● **ASSIGNED TASK**
Please repeat the entries word for word and keep the images out.

Records drawn from a dataset
---
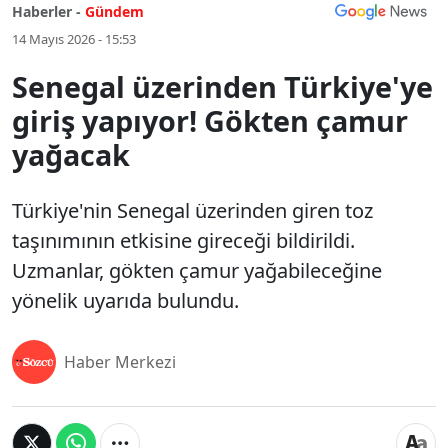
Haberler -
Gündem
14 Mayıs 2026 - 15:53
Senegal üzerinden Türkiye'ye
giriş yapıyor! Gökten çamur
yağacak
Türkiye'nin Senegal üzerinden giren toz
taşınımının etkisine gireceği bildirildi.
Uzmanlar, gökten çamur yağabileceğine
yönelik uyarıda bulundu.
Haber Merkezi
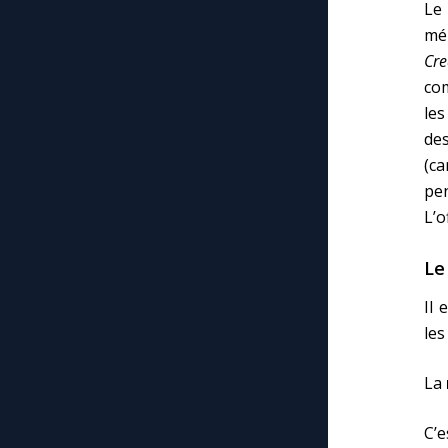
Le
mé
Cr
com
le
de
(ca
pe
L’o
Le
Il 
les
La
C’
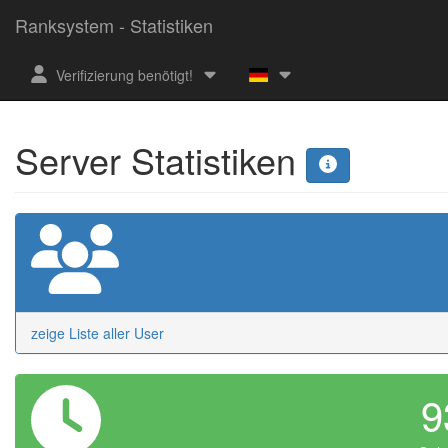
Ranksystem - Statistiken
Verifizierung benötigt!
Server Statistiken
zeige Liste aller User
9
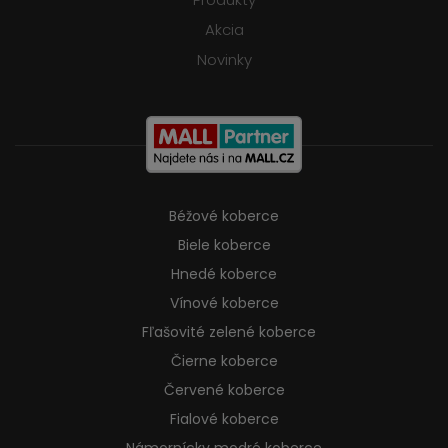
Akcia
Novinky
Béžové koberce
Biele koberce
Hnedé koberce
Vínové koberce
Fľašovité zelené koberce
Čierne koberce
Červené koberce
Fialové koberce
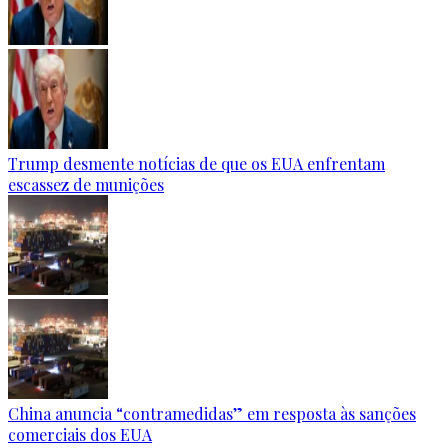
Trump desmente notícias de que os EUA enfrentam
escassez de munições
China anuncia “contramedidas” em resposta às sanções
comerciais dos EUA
---
● **FINISHED TASK**
Haberler -
Gündem
14 Mayıs 2026 - 15:53
Senegal üzerinden Türkiye'ye
giriş yapıyor! Gökten çamur
yağacak
Türkiye'nin Senegal üzerinden giren toz
taşınımının etkisine gireceği bildirildi.
Uzmanlar, gökten çamur yağabileceğine
yönelik uyarıda bulundu.
Haber Merkezi
Le
mé
Cr
com
le
de
(ca
pe
L’o
Le
Il 
les
La
C’
Ranksystem - Statistiken
Verifizierung benötigt!
Server Statistiken
zeige Liste aller User
9
Akcia
Novinky
Béžové koberce
Biele koberce
Hnedé koberce
Vínové koberce
Fľašovité zelené koberce
Čierne koberce
Červené koberce
Fialové koberce
Trump desmente notícias de que os EUA enfrentam
escassez de munições
China anuncia “contramedidas” em resposta às sanções
comerciais dos EUA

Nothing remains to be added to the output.